[Bioperl-l] Bio::SeqIO can't guess the format of data from a pipe

Chris Fields cjfields at illinois.edu
Thu Aug 25 16:58:51 UTC 2011


On Aug 24, 2011, at 8:53 PM, J.J. Emerson wrote:

> Hello All,
> 
> I have experienced some behavior in SeqIO that doesn't seem to be what I
> would expect. Basically, for a certain script, if I try to pass something
> like "-fh => \*STDIN" to Bio::SeqIO->new(), it will fail if both of the
> following two conditions are met simultaneously:
> 
>   1. STDIN is coming from a pipe;
>   2. SeqIO is trying to guess the format.
> 
> If STDIO is coming from redirection instead of a pipe or if the format is
> specified manually (i.e. BioPERL doesn't have to guess), the error doesn't
> seem to occur.
> 
> This issue has been reported previously:
> 
> http://lists.open-bio.org/pipermail/bioperl-l/2010-July/033681.html
> https://redmine.open-bio.org/issues/3122

Yes, this was addressed according to that case.
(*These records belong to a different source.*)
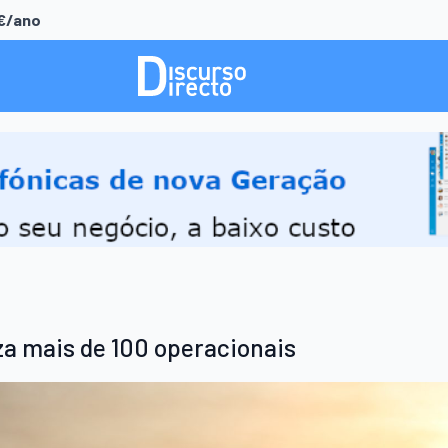
0€/ano
za mais de 100 operacionais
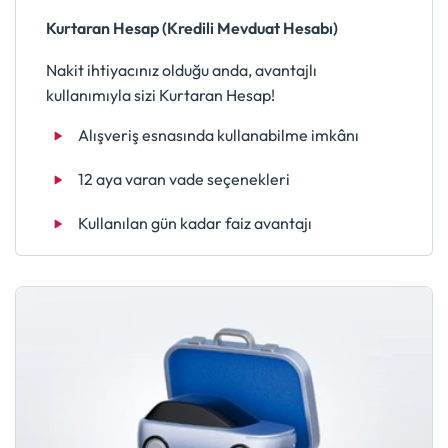
Kurtaran Hesap (Kredili Mevduat Hesabı)
Nakit ihtiyacınız olduğu anda, avantajlı
kullanımıyla sizi Kurtaran Hesap!
Alışveriş esnasında kullanabilme imkânı
12 aya varan vade seçenekleri
Kullanılan gün kadar faiz avantajı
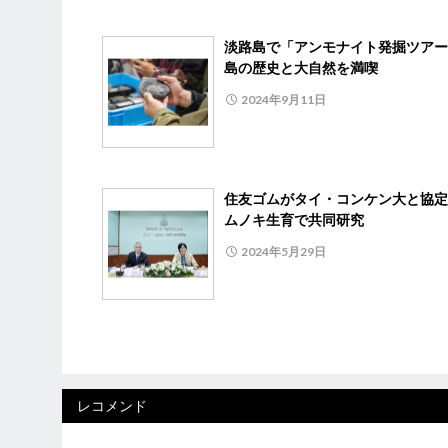
淡路島で「アンモナイト発掘ツア
島の歴史と大自然を満喫
2024年9月11日
住友ゴムがタイ・コンケン大と協定
ムノキ生育で共同研究
2024年5月29日
レコメンド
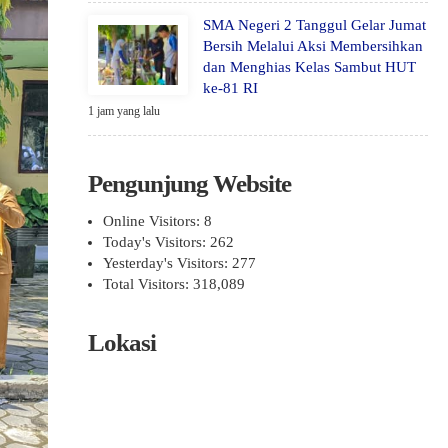
SMA Negeri 2 Tanggul Gelar Jumat
Bersih Melalui Aksi Membersihkan
dan Menghias Kelas Sambut HUT
ke-81 RI
1 jam yang lalu
Pengunjung Website
Online Visitors:
8
Today's Visitors:
262
Yesterday's Visitors:
277
Total Visitors:
318,089
Lokasi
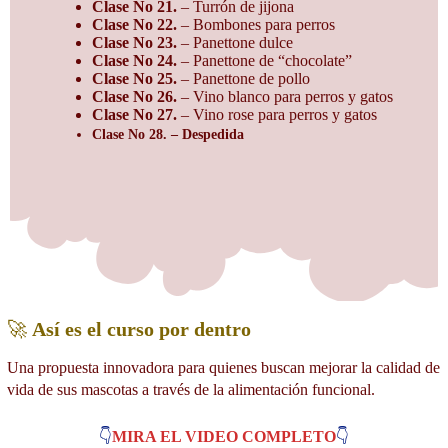
Clase No 21.
– Turrón de jijona
Clase No 22.
– Bombones para perros
Clase No 23.
– Panettone dulce
Clase No 24.
– Panettone de “chocolate”
Clase No 25.
– Panettone de pollo
Clase No 26.
– Vino blanco para perros y gatos
Clase No 27.
– Vino rose para perros y gatos
Clase No 28. – Despedida
🚀
Así es el curso por dentro
Una propuesta innovadora para quienes buscan mejorar la calidad de
vida de sus mascotas a través de la alimentación funcional.
👇
MIRA EL VIDEO COMPLETO
👇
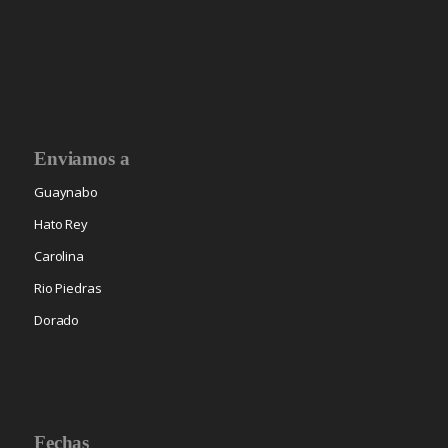
Enviamos a
Guaynabo
Hato Rey
Carolina
Rio Piedras
Dorado
Fechas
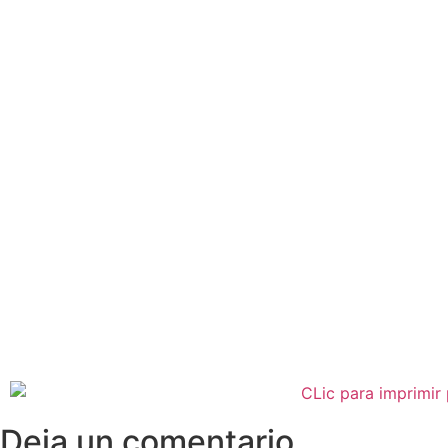
Deja un comentario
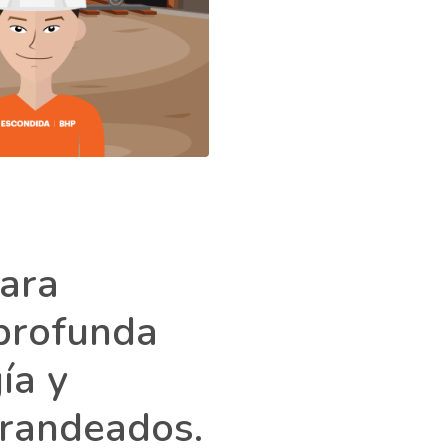
ara
 profunda
ía y
Brandeados.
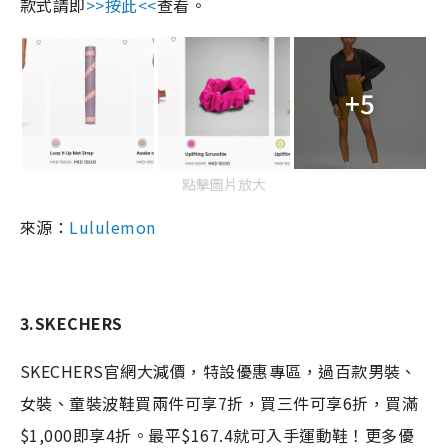
款式請即
>>按此<<
查看。
+5
點擊圖片放大
來源：
Lululemon
3.SKECHERS
SKECHERS官網大減價，特設優惠專區，過百款男裝、
女裝、童裝波鞋買兩件可享7折，買三件可享6折，買滿
$1,000即享4折。最平$167.4就可入手運動鞋！更多優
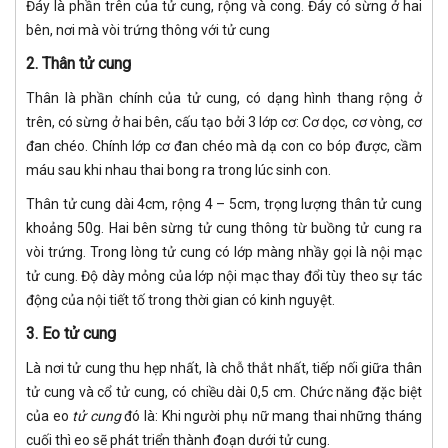
Đáy là phần trên của tử cung, rộng và cong. Đáy có sừng ở hai
bên, nơi mà vòi trứng thông với tử cung
2. Thân tử cung
Thân là phần chính của tử cung, có dạng hình thang rộng ở
trên, có sừng ở hai bên, cấu tạo bởi 3 lớp cơ: Cơ dọc, cơ vòng, cơ
đan chéo. Chính lớp cơ đan chéo mà dạ con co bóp được, cầm
máu sau khi nhau thai bong ra trong lúc sinh con.
Thân tử cung dài 4cm, rộng 4 – 5cm, trọng lượng thân tử cung
khoảng 50g. Hai bên sừng tử cung thông từ buồng tử cung ra
vòi trứng. Trong lòng tử cung có lớp màng nhầy gọi là nội mạc
tử cung. Độ dày mỏng của lớp nội mạc thay đổi tùy theo sự tác
động của nội tiết tố trong thời gian có kinh nguyệt.
3. Eo tử cung
Là nơi tử cung thu hẹp nhất, là chỗ thắt nhất, tiếp nối giữa thân
tử cung và cổ tử cung, có chiều dài 0,5 cm. Chức năng đặc biệt
của eo
tử cung
đó là: Khi người phụ nữ mang thai những tháng
cuối thì eo sẽ phát triển thành đoạn dưới tử cung.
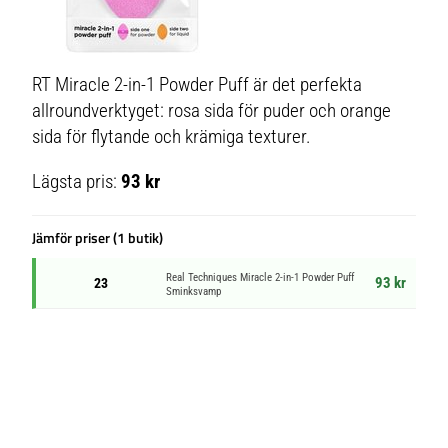
RT Miracle 2-in-1 Powder Puff är det perfekta
allroundverktyget: rosa sida för puder och orange
sida för flytande och krämiga texturer.
Lägsta pris:
93 kr
Jämför priser (1 butik)
Real Techniques Miracle 2-in-1 Powder Puff
93 kr
23
Sminksvamp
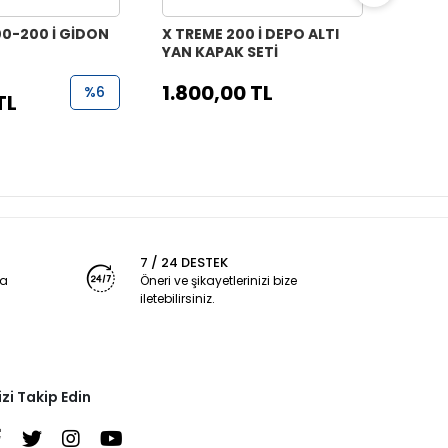
00-200 İ GİDON
X TREME 200 İ DEPO ALTI
X TRE
YAN KAPAK SETİ
RÜZGA
1.050,
1.800,00 TL
%6
TL
1.00
7 / 24 DESTEK
ya
Öneri ve şikayetlerinizi bize
iletebilirsiniz.
izi Takip Edin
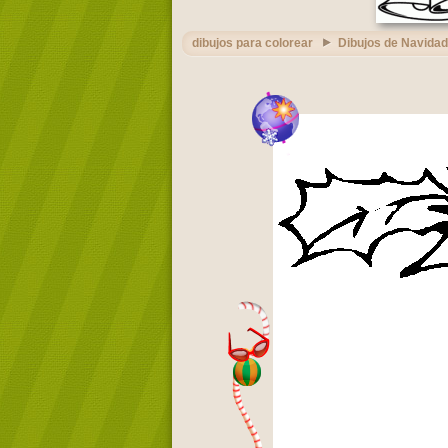
dibujos para colorear
Dibujos de Navidad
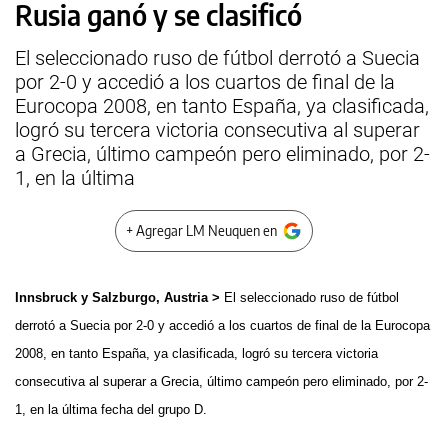
Rusia ganó y se clasificó
El seleccionado ruso de fútbol derrotó a Suecia
por 2-0 y accedió a los cuartos de final de la
Eurocopa 2008, en tanto España, ya clasificada,
logró su tercera victoria consecutiva al superar
a Grecia, último campeón pero eliminado, por 2-
1, en la última
+ Agregar LM Neuquen en
Innsbruck y Salzburgo, Austria >
El seleccionado ruso de fútbol
derrotó a Suecia por 2-0 y accedió a los cuartos de final de la Eurocopa
2008, en tanto España, ya clasificada, logró su tercera victoria
consecutiva al superar a Grecia, último campeón pero eliminado, por 2-
1, en la última fecha del grupo D.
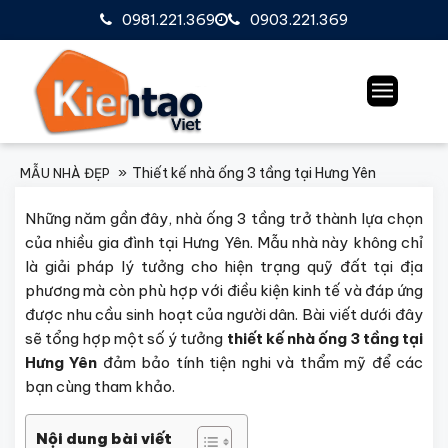
0981.221.369
0903.221.369
Thiết kế nhà ống 3 tầng tại Hưng Yên
MẪU NHÀ ĐẸP
Những năm gần đây, nhà ống 3 tầng trở thành lựa chọn
của nhiều gia đình tại Hưng Yên. Mẫu nhà này không chỉ
là giải pháp lý tưởng cho hiện trạng quỹ đất tại địa
phương mà còn phù hợp với điều kiện kinh tế và đáp ứng
được nhu cầu sinh hoạt của người dân. Bài viết dưới đây
sẽ tổng hợp một số ý tưởng
thiết kế nhà ống 3 tầng tại
Hưng Yên
đảm bảo tính tiện nghi và thẩm mỹ để các
bạn cùng tham khảo.
Nội dung bài viết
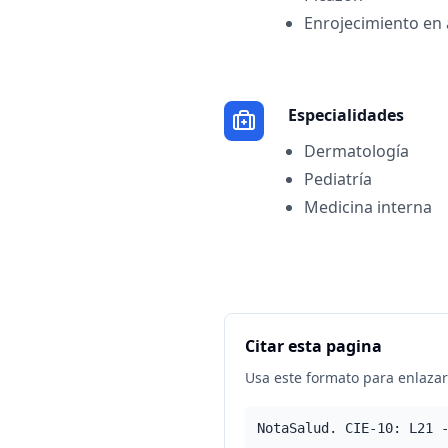
Enrojecimiento en 
Especialidades
Dermatología
Pediatría
Medicina interna
Citar esta pagina
Usa este formato para enlazar 
NotaSalud. CIE-10: L21 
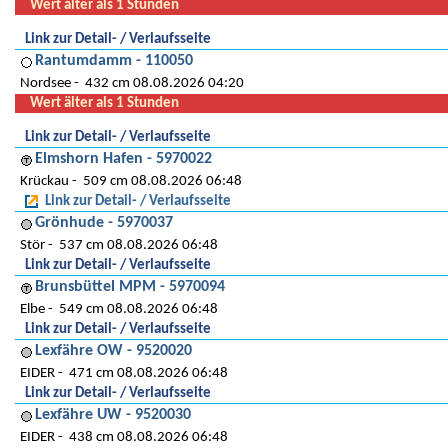
Wert älter als 1 Stunden
Link zur Detail- / Verlaufsseite
Rantumdamm - 110050
Nordsee
432 cm 08.08.2026 04:20
Wert älter als 1 Stunden
Link zur Detail- / Verlaufsseite
Elmshorn Hafen - 5970022
Krückau
509 cm 08.08.2026 06:48
Link zur Detail- / Verlaufsseite
Grönhude - 5970037
Stör
537 cm 08.08.2026 06:48
Link zur Detail- / Verlaufsseite
Brunsbüttel MPM - 5970094
Elbe
549 cm 08.08.2026 06:48
Link zur Detail- / Verlaufsseite
Lexfähre OW - 9520020
EIDER
471 cm 08.08.2026 06:48
Link zur Detail- / Verlaufsseite
Lexfähre UW - 9520030
EIDER
438 cm 08.08.2026 06:48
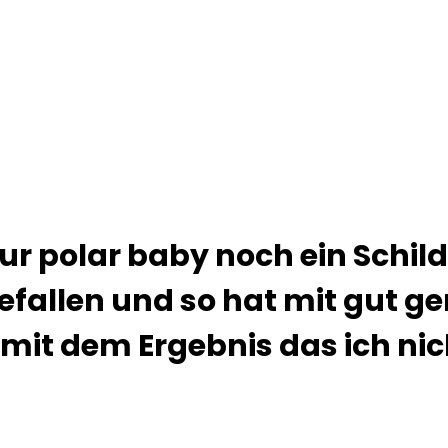
r polar baby noch ein Schild
gefallen und so hat mit gut 
 mit dem Ergebnis das ich ni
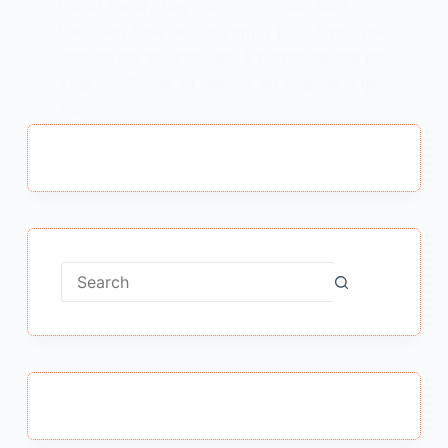
World Family Day : अंतर्राष्ट्रीय परिवार दिवस या
विश्व परिवार दिवस World Family Day विश्व परिवार
दिवस कब और क्यों मनाया जाता है ? परिवार वह जगह होता
है जहां पर दुनिया भर की समस्याओं और परेशानियों से मुक्त
होकर…
MEENA BISHT
MAY 14, 2019
No
results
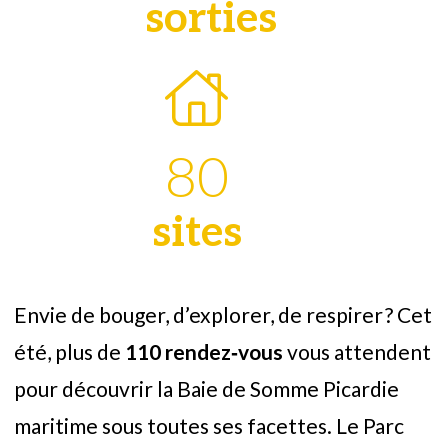
sorties
80
sites
Envie de bouger, d’explorer, de respirer ? Cet
été, plus de
110 rendez‑vous
vous attendent
pour découvrir la Baie de Somme Picardie
maritime sous toutes ses facettes. Le Parc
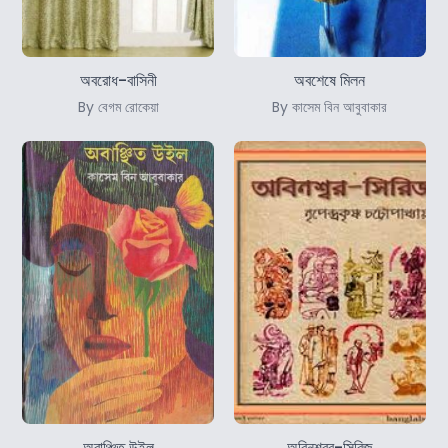
অবরোধ-বাসিনী
অবশেষে মিলন
By বেগম রোকেয়া
By কাসেম বিন আবুবাকার
অবাঞ্চিত উইল
অবিনশ্বর-সিরিজ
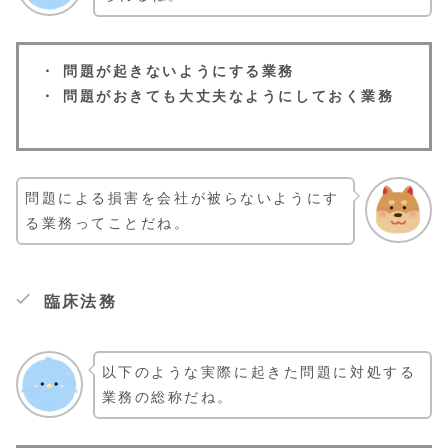
・ 問題が起きないようにする業務
・ 問題がおきても大丈夫なようにしておく業務
問題による損害を会社が被らないようにす
る業務ってことだね。
臨床法務
以下のような実際に起きた問題に対処する
業務の総称だね。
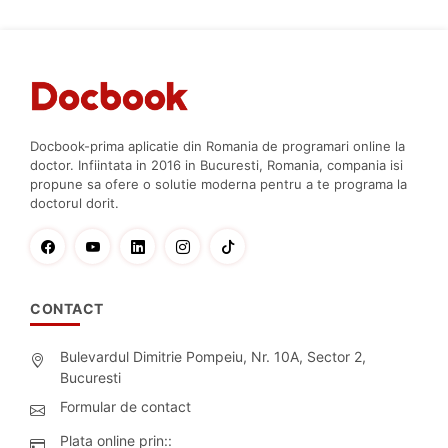
Docbook-prima aplicatie din Romania de programari online la
doctor. Infiintata in 2016 in Bucuresti, Romania, compania isi
propune sa ofere o solutie moderna pentru a te programa la
doctorul dorit.
CONTACT
Bulevardul Dimitrie Pompeiu, Nr. 10A, Sector 2,
Bucuresti
Formular de contact
Plata online prin::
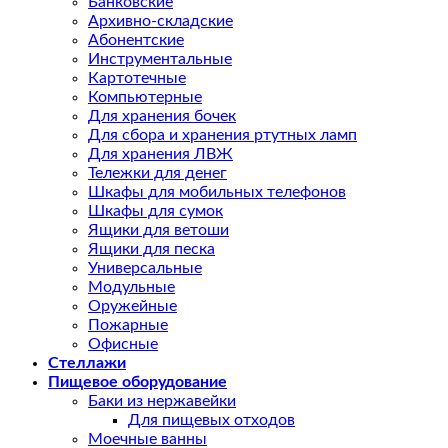
Банковские
Архивно-складские
Абонентские
Инструментальные
Картотечные
Компьютерные
Для хранения бочек
Для сбора и хранения ртутных ламп
Для хранения ЛВЖ
Тележки для денег
Шкафы для мобильных телефонов
Шкафы для сумок
Ящики для ветоши
Ящики для песка
Универсальные
Модульные
Оружейные
Пожарные
Офисные
Стеллажи
Пищевое оборудование
Баки из нержавейки
Для пищевых отходов
Моечные ванны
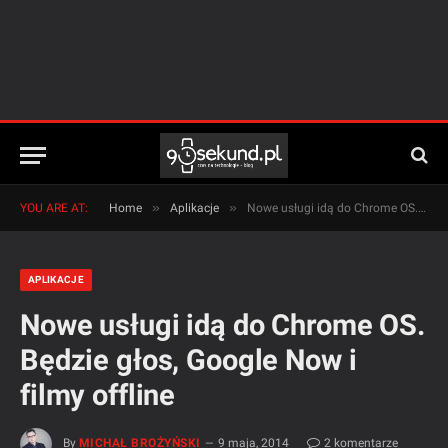
»
»
YOU ARE AT:
Home
Aplikacje
Nowe usługi idą do Chrome OS. Będzie głos, Google Now i filmy offline
APLIKACJE
Nowe usługi idą do Chrome OS.
Będzie głos, Google Now i
filmy offline
By
MICHAŁ BROŻYŃSKI
9 maja, 2014
2 komentarze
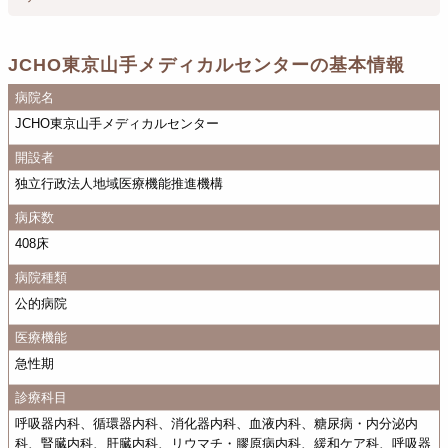
JCHO東京山手メディカルセンターの基本情報
病院名
JCHO東京山手メディカルセンター
開設者
独立行政法人地域医療機能推進機構
病床数
408床
病院種類
公的病院
医療機能
急性期
診療科目
呼吸器内科、循環器内科、消化器内科、血液内科、糖尿病・内分泌内
科、腎臓内科、肝臓内科、リウマチ・膠原病内科、緩和ケア科、呼吸器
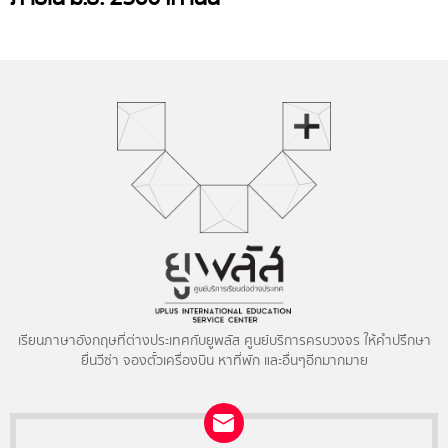
เรียนภาษาอังกฤษที่ต่างประเทศกับยูพลัส ศูนย์บริการครบวงจร ให้คำปรึกษา
ยื่นวีซ่า จองตั๋วเครื่องบิน หาที่พัก และอื่นๆอีกมากมาย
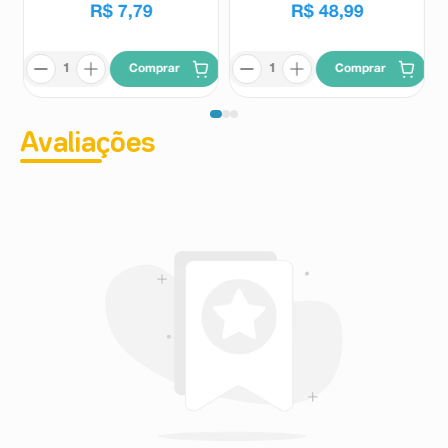
R$
7
,
79
R$
48
,
99
Comprar
Comprar
Avaliações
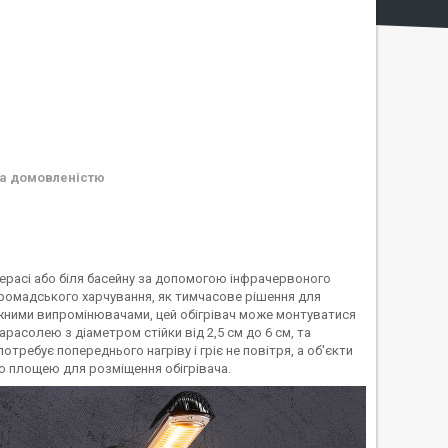
а домовленістю
терасі або біля басейну за допомогою інфрачервоного
в громадського харчування, як тимчасове рішення для
лежними випромінювачами, цей обігрівач може монтуватися
арасолею з діаметром стійки від 2,5 см до 6 см, та
требує попереднього нагріву і гріє не повітря, а об'єкти
 площею для розміщення обігрівача.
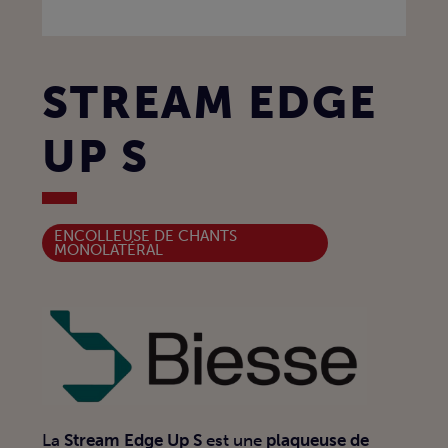
STREAM EDGE
UP S
ENCOLLEUSE DE CHANTS
MONOLATÉRAL
La
Stream Edge Up S
est une
plaqueuse de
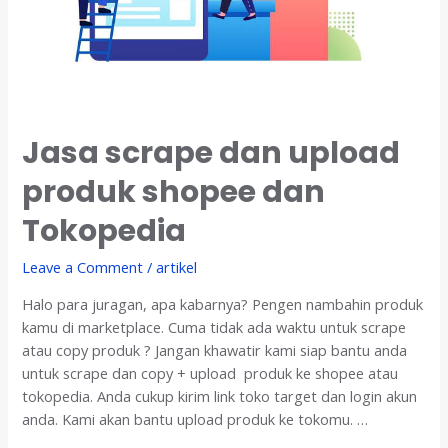
Jasa scrape dan upload
produk shopee dan
Tokopedia
Leave a Comment
/
artikel
Halo para juragan, apa kabarnya? Pengen nambahin produk
kamu di marketplace. Cuma tidak ada waktu untuk scrape
atau copy produk ? Jangan khawatir kami siap bantu anda
untuk scrape dan copy + upload produk ke shopee atau
tokopedia. Anda cukup kirim link toko target dan login akun
anda. Kami akan bantu upload produk ke tokomu. …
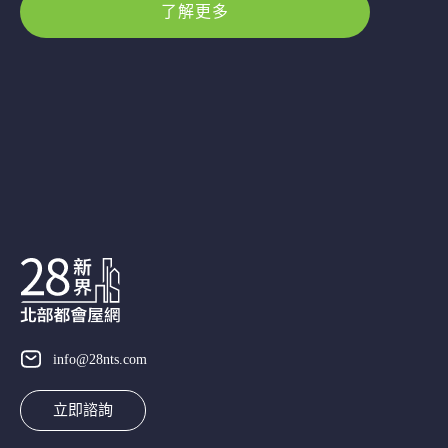
了解更多
info@28nts.com
立即諮詢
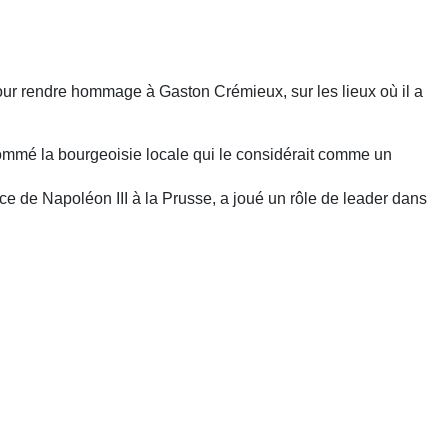
our rendre hommage à Gaston Crémieux, sur les lieux où il a
ommé la bourgeoisie locale qui le considérait comme un
rance de Napoléon III à la Prusse, a joué un rôle de leader dans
> This issue is ultimately one of using seek() on a pipe, which is forbidden
> (see below). To be clear, there are kludgy ways around this that allow
> BioPERL to take input from a pipe AND guess the format. My naive and
> inefficient kludge was to test for reading from STDIN and for the absence of
> a format. If both of these conditions are met, then I slurp STDIN into a
> variable and then open a filehandle on that variable, and pass it to SeqIO,
> which can guess the format if the fh isn't opened on a pipe. SeqIO then
> successfully guesses the format and does the SeqIO thing, at the expense of
> having the program pass over the data at least twice. And if the input file
> is huge, it could potentially consume all the memory. A better way to
> address the problem would be to process the input one line at a time, but
> this seems to require more extensive changes.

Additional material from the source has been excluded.